Numbered list or some flow diagram could make the workflow section more readable. -- Kparal 13:31, 18 February 2010 (UTC)

  • Flow diagram done. -- Kparal 16:52, 5 March 2010 (UTC)

mandatory or discretionary?

Let the policy be mandatory or discretionary? Can the package maintainer override the policy on will? -- Kparal 14:20, 18 February 2010 (UTC)

  • Kparal: Current discussions suggest this should be a mandatory policy. But of course there must be possibilities to gain an exception (shortened waiting time for highly important updates, etc).

security updates QA check

Even if security updates don't follow Package update policy, we should make sure we check them at least after their release. -- Kparal

critical path packages

Should critical path packages be treated slightly differently from other packages? In what way? -- Kparal

important hot-fix exception

There may be cases when the update is not security fix, but it repairs severe regression/breakage and it is needed to land in updates as soon as possible. Should we offer a possibility to ask for exception and shorten the time required in updates-testing to e.g. 3 days (or even 0 days?). QA ACK should still be needed (to ensure the package is installable etc). The exception would be granted or refused by RelEng team, after considering if the update is really critical. -- Kparal

Example on exceptions process -- jlaska

time spent in updates-testing

Adamw noted that it could be very interesting to query Bodhi for past time experience. How long it usually takes to accumulate most of the positive/negative feedback? Is it in the first few days? Does substantial number of comments appear after the first week? If we can answer those question, we can then set the required time in 'updates-testing' much better. -- Kparal 12:24, 2 March 2010 (UTC)

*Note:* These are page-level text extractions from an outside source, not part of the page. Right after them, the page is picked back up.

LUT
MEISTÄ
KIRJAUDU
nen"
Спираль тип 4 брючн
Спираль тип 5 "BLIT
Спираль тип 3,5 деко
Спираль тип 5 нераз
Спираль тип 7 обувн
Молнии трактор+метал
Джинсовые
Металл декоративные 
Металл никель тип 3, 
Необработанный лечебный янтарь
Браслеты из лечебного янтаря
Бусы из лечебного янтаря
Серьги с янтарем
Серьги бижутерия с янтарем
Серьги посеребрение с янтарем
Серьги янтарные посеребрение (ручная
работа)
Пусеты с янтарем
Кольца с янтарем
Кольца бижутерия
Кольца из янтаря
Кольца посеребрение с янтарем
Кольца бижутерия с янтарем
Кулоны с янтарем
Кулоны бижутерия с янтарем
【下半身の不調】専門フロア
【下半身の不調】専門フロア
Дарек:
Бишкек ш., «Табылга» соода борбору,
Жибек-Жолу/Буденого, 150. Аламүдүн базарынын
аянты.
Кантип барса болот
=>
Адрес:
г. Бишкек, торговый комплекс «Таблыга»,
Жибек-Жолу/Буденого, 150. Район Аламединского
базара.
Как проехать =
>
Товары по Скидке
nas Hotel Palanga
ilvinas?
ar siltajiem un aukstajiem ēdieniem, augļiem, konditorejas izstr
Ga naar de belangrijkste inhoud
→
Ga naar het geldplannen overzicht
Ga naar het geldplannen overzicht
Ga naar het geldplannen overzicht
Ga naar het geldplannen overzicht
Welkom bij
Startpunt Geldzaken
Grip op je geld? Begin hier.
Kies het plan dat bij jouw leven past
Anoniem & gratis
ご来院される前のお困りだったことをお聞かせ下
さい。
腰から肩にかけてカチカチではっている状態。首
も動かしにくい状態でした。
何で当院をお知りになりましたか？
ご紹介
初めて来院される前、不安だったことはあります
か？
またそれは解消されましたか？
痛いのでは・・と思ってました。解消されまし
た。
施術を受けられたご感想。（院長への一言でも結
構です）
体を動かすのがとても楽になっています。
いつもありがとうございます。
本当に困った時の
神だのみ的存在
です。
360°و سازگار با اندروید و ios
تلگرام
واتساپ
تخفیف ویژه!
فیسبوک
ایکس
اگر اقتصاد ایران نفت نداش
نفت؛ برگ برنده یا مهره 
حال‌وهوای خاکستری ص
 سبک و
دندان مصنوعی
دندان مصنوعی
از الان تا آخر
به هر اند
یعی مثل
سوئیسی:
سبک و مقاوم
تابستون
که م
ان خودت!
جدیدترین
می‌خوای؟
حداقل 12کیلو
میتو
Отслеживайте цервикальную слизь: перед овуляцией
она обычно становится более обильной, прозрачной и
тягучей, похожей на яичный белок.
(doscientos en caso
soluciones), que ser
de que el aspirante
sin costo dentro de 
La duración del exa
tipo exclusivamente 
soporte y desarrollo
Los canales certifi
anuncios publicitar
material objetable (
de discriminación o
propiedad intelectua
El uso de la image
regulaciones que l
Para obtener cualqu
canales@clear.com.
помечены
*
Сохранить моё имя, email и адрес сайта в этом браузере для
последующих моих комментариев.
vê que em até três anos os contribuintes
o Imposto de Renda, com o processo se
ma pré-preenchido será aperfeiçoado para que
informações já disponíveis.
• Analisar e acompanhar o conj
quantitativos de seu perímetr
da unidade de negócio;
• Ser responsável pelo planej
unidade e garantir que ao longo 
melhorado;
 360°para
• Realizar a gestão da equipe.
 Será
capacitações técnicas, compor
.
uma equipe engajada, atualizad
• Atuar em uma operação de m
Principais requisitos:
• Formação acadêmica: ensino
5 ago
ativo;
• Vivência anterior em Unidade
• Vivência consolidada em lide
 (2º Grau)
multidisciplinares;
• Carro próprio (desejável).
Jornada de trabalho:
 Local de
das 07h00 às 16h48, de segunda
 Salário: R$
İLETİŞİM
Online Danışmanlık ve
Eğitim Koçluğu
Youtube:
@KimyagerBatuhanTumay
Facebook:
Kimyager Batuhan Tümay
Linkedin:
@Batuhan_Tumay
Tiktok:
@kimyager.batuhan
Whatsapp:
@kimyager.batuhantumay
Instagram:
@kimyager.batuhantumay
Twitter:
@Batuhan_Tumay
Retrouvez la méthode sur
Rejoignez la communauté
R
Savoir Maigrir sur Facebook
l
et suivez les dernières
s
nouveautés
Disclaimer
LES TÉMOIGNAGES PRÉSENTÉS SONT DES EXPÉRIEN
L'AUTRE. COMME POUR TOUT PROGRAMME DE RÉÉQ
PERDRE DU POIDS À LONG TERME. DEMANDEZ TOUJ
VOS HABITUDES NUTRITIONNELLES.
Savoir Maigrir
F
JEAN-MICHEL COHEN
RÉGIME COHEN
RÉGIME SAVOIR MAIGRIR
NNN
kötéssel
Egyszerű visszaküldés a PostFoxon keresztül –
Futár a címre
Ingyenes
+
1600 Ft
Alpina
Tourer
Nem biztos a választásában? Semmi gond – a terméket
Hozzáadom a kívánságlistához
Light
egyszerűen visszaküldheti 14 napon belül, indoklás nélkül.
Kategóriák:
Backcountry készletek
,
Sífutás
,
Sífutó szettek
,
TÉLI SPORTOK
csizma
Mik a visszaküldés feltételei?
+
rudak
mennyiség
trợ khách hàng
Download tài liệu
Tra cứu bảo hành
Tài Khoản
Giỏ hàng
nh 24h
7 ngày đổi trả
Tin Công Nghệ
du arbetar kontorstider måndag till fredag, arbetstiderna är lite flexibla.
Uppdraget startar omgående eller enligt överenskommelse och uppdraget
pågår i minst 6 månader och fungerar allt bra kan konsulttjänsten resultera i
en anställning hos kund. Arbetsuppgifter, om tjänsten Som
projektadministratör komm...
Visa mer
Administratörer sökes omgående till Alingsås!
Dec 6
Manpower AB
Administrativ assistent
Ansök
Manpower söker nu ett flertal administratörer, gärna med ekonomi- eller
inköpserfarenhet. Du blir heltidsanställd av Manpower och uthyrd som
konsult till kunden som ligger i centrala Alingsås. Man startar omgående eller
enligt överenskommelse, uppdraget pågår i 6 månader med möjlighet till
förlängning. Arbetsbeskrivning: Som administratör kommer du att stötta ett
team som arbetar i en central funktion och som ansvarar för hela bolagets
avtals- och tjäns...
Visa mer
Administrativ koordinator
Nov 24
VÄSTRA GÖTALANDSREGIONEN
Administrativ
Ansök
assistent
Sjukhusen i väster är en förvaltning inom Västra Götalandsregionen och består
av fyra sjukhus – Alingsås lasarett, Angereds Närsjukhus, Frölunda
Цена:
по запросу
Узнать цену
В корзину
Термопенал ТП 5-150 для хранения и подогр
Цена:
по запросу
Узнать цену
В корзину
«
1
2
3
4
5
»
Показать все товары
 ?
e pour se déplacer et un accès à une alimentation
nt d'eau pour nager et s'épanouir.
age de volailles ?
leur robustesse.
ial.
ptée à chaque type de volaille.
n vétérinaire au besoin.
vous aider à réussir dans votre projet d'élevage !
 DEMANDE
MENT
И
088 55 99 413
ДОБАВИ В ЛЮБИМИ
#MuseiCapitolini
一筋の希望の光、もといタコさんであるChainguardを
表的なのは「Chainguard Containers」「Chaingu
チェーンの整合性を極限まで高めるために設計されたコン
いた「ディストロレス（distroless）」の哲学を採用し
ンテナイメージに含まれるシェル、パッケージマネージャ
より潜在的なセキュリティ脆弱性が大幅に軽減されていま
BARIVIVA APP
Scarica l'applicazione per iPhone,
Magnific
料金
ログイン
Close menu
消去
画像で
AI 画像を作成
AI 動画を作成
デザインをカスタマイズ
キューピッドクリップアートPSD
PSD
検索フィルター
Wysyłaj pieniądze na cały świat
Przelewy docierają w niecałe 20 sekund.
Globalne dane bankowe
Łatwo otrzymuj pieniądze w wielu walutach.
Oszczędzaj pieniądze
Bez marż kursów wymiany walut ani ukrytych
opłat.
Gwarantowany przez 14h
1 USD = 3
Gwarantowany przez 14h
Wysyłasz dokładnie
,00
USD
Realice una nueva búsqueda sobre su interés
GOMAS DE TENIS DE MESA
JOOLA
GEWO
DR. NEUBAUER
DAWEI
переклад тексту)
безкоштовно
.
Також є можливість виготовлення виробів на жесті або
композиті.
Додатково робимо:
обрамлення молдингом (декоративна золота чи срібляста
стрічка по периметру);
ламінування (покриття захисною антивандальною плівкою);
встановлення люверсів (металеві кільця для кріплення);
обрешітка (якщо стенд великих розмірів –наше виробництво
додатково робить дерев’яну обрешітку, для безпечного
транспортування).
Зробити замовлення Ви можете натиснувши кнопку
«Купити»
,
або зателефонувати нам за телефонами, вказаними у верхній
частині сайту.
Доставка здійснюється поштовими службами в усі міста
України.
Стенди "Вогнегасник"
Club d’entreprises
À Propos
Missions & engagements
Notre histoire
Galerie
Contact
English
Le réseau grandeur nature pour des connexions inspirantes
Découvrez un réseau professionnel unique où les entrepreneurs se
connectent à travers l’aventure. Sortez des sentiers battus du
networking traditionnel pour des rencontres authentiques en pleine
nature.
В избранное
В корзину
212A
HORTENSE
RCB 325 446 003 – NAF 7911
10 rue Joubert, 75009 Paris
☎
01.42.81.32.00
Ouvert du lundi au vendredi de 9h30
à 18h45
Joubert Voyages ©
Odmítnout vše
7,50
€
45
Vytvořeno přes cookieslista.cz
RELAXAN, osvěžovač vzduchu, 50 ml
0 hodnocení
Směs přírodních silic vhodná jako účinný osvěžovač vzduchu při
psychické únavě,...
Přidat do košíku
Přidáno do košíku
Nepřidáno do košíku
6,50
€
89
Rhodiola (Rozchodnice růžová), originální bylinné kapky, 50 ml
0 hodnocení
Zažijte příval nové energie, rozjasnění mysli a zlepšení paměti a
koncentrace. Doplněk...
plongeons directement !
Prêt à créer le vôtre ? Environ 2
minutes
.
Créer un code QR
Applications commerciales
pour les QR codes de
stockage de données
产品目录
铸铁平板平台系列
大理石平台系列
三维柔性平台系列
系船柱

policy for QA ACK decisions

Similarly to RelEng placeholder in the Workflow section, there might exist a document documenting rules for QA to accept/reject an update. This policy would then be implemented by Package update acceptance test plan. -- Kparal 11:48, 5 March 2010 (UTC)

update release schedule

This topic is related, but should probably be part of a separate policy and not directly included in this one. It has been moved from the draft into this discussion page.

  • The 'updates-testing' repository is updated continuously, it is refreshed for every package update.
  • The 'updates' repository is updated regularly once a week for regular updates and continuously for security updates.
    • Will that help us improve quality by having updates as a weekly "pack" (with possible interactions and collisions, etc) instead of continuous stream of single updates? If QA can't leverage this, then it can be a daily push or a continuous push.
  • By default the end-user is notified once in a fortnight for regular updates and daily for security updates.
    • This may fall into other policy than Package update policy?

updates types

Which package update types should be allowed/disallowed? bugfixes, enhancements, new upstream versions, brand new packages, ... -- Kparal 17:09, 5 March 2010 (UTC)


Critique

Scope

Explain Better
Information on the talk page makes it seem like this could be better stated as: "Security updates need not follow this as the Security Team can bypass the waiting period to get the package in ASAP. However, the Quality Assurance team should still test the packages, after they're pushed if necessary, and report any regressions that need to be fixed to the maintainer. --abadger1999 22:13, 5 March 2010 (UTC)

Workflow

All package updates are submitted to the 'updates-testing' repository. First they await Quality Assurance team approval. QA team approval is granted according to QA Acceptance Review guidelines. Then Release Engineering team approval is needed. RelEng team approval is granted according to RelEng Acceptance Review guidelines. When both approvals are granted, the update is pushed to the 'update-testing' repository.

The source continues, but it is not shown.